If it’s in tempdb, it’s probably weird
This gets pretty complicated when you dig into it
I only give a brief overview of the weirdness of statistics, temp tables, and object caching in this video.
If you want to dig into more of the details: start with Paul White’s article here: https://sqlperformance.com/2017/05/sql-performance/sql-server-temporary-object-caching,
If you’re OK with the summary for now, that’s fine too! The main thing to remember is that temp tables don’t have pass to free performance and that they have a high level of complexity – so they’re not a magic replacement for local variables.
Transcript
Here’s a fun one. This one I think is really creative. It’s so creative that I’ve named it NameCountByGender_Creative.
Just because it’s creative doesn’t mean it’s rare
I have found this in the real world and I have had people email me about this. It creeps up at the funniest of times.
I mentioned that using a local variable has our anonymity problem unless we use that recompile hint, and there’s all sorts of reasons we might avoid recompile.
The creative mind might say: what if I don’t use a local variable? What if I use a temp table?
In this case, we aren’t declaring a local variable, we are using a little query to grab that FirstNameId and we’re throwing it into a temp table named #FirstName. Then we are joining to our temp table.

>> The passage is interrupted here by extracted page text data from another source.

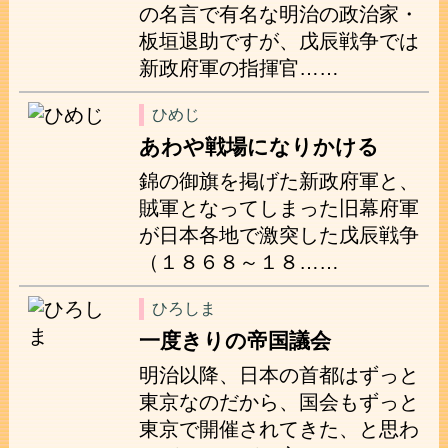
の名言で有名な明治の政治家・
板垣退助ですが、戊辰戦争では
新政府軍の指揮官……
ひめじ
あわや戦場になりかける
錦の御旗を掲げた新政府軍と、
賊軍となってしまった旧幕府軍
が日本各地で激突した戊辰戦争
（１８６８～１８……
ひろしま
一度きりの帝国議会
明治以降、日本の首都はずっと
東京なのだから、国会もずっと
東京で開催されてきた、と思わ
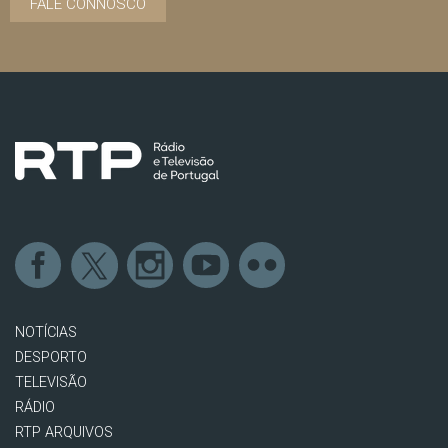
FALE CONNOSCO
NOTÍCIAS
DESPORTO
TELEVISÃO
RÁDIO
RTP ARQUIVOS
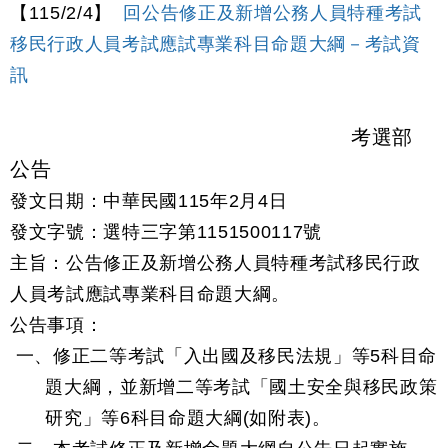
【115/2/4】
回公告修正及新增公務人員特種考試
移民行政人員考試應試專業科目命題大綱－考試資
訊
考選部
公告
發文日期：中華民國115年2月4日
發文字號：選特三字第1151500117號
主旨：公告修正及新增公務人員特種考試移民行政
人員考試應試專業科目命題大綱。
公告事項：
一、修正二等考試「入出國及移民法規」等5科目命
題大綱，並新增二等考試「國土安全與移民政策
研究」等6科目命題大綱(如附表)。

We are specifically using a temp table because temp tables do support column statistics, and statistics like that statistic on FirstNameId can be meaningful to our query. I’m going to create our creative procedure and make sure to nuke my clean buffers on my whole instance,
We’re testing from cold cache.
Now I’m going to go ahead and run this for Matthew. We’re running our creative procedure for Matthew and it doesn’t take super long. We finished in six seconds there.
Looking at our execution plan, as expected, we have a first query populating our temp table. then we have a second query down here that is seemingly doing the right thing. Let’s look at it, actually. First, let’s look at how long it took. The elapsed time on there is close to seven seconds. It did use parallelism, and it did do a clustered index scan against the table. It didn’t do the nested loop lookup for Matthew.

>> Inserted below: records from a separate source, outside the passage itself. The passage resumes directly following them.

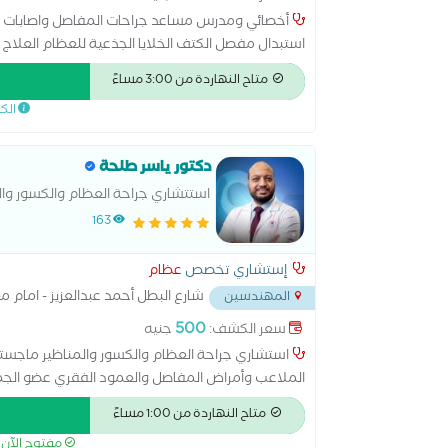
أخصائي ومدرس مساعد جراحات المفاصل واصابات ا
استبدال مفصل الكتف الخلايا الجذعية للعظام العلاج ا
علاج الرباط الصليبي عملية الغضروف عملية تبديل م
متاح النهاردة من 3:00 مساءً
عظمي في الركبة
الك
دكتور ياسر طلحة
استتشاري جراحة العظام والكسور وال
163
إستشاري تخصص
عظام
شارع البطل أحمد عبدالعزيز - امام م
المهندسين
500
سعر الكشف:
جنيه
استشاري جراحة العظام والكسور والمناظير ماجستير
الملاعب وأمراض المفاصل والعمود الفقري عضو الجمع
العظام AO
متاح النهاردة من 1:00 مساءً
مفتوح الآن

How many rows did it think it was going to get? Well, the estimated number of rows, it was able to use the statistics and the estimated number of rows is 1.45 million.
So, why am I saying this is creative and weird?
Well, it’s weirder than it might seem. What many of us assume about temp tables is that, as this procedure is run across different sessions, I ran this now, someone else runs it for a different first name in five minutes…
We assume that their temp table is private to them. But temp tables are special in SQL Server. SQL Server doesn’t want to keep reallocating and reallocating temp tables, so it has ways that it can not reuse the data in the temp table, but not have to allocate a whole new temp table.
It can use cached temp tables.
I’m not clearing out even my execution plans. I’m just clearing out my buffer pool, my data cache, and my database, so I’m running from cold cache again.
Now, I’m going to run the same creative stored procedure for Fay. Fay’s stored procedure, we might expect for her to get the nested loop plan, but she doesn’t finish in zero seconds. When she gets the nested loop plan, she finishes really fast. Instead, yes, it does run the first query again to find her FirstNameId, but in this second query here, we still have a clustered index scan.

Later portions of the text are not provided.